*Requirement:* Copy the lines below exactly, starting at the one with "Copyright ©" and ending at the one with "Yaris Cross fiyatları - Nisan 2023", and leave out any picture.

*Records shown:*
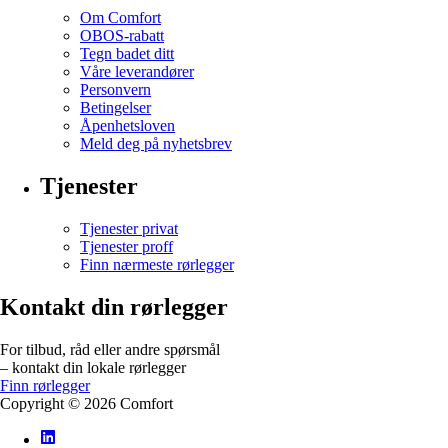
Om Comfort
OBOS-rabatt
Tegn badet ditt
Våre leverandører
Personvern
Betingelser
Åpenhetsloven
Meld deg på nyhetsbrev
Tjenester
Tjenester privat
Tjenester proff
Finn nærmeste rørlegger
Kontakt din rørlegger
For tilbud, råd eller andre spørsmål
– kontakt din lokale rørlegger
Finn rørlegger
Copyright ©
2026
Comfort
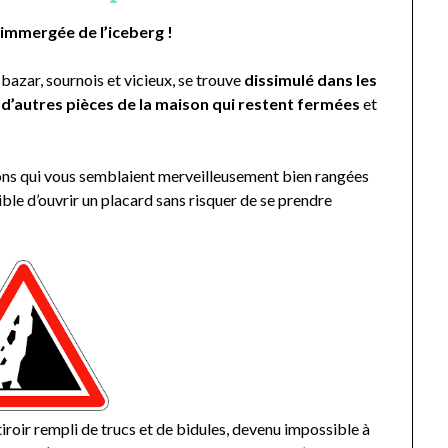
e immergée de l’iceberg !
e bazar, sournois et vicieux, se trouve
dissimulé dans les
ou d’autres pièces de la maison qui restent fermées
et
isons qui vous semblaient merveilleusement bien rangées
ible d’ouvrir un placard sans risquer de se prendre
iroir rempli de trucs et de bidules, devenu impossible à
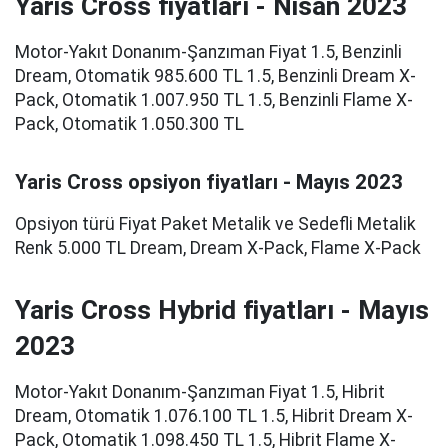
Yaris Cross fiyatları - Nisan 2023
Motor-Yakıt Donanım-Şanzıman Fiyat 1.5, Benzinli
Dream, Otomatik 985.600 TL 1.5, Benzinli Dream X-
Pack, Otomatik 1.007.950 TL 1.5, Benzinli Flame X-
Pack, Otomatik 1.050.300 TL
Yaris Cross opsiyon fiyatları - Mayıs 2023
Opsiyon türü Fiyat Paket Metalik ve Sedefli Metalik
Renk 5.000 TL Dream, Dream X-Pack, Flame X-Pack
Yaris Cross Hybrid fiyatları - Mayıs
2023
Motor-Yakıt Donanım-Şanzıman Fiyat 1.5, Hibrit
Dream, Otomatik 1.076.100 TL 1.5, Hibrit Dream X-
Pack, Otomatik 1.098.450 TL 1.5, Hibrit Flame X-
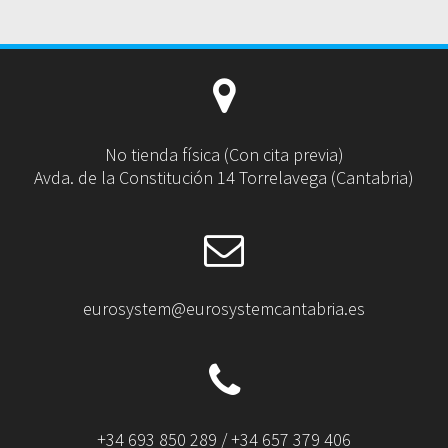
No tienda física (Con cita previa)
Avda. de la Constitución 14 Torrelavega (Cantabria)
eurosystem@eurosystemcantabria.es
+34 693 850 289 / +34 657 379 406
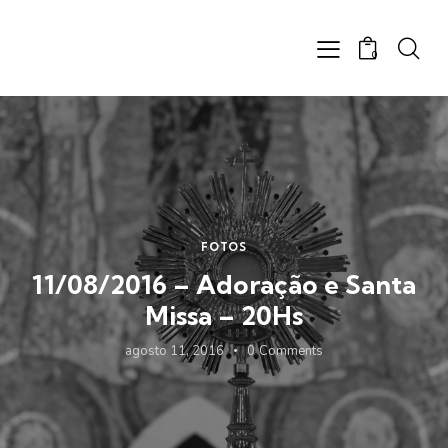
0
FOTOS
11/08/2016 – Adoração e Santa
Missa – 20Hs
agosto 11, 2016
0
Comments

...

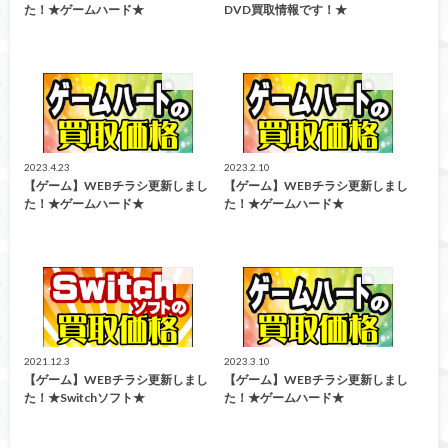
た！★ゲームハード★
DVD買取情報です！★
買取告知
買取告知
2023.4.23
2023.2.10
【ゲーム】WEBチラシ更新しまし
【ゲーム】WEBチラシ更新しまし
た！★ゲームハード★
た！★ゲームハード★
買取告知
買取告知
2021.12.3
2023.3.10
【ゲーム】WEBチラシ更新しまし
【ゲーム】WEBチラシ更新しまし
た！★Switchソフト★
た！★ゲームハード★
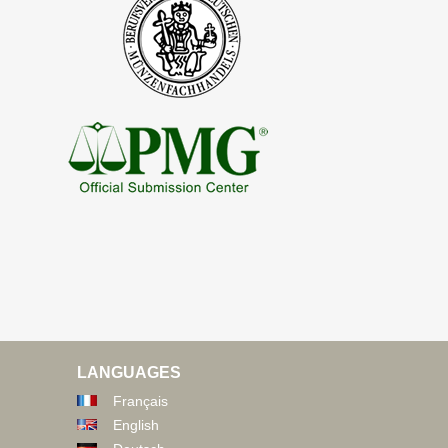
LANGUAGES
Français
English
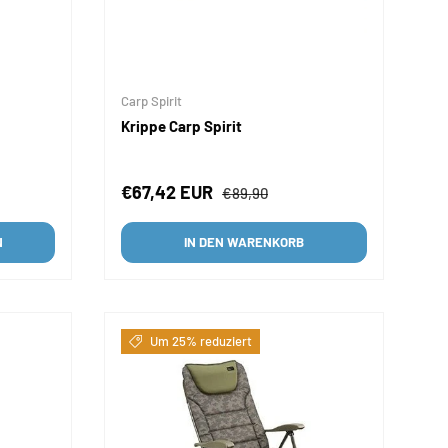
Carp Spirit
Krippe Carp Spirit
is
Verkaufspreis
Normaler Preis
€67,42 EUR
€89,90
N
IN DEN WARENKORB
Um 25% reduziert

==

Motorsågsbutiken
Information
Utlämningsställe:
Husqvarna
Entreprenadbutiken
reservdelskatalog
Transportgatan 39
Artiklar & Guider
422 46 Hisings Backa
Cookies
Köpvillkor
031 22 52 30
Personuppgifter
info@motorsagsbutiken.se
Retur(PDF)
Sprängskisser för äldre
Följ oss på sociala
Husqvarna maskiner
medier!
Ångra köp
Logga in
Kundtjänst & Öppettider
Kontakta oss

*Exercise result:*
Copyright ©
2026
Comfort
e immergée de l’iceberg !
e bazar, sournois et vicieux, se trouve
dissimulé dans les
ou d’autres pièces de la maison qui restent fermées
et
isons qui vous semblaient merveilleusement bien rangées
ible d’ouvrir un placard sans risquer de se prendre
iroir rempli de trucs et de bidules, devenu impossible à
Yaris Cross fiyatları - Nisan 2023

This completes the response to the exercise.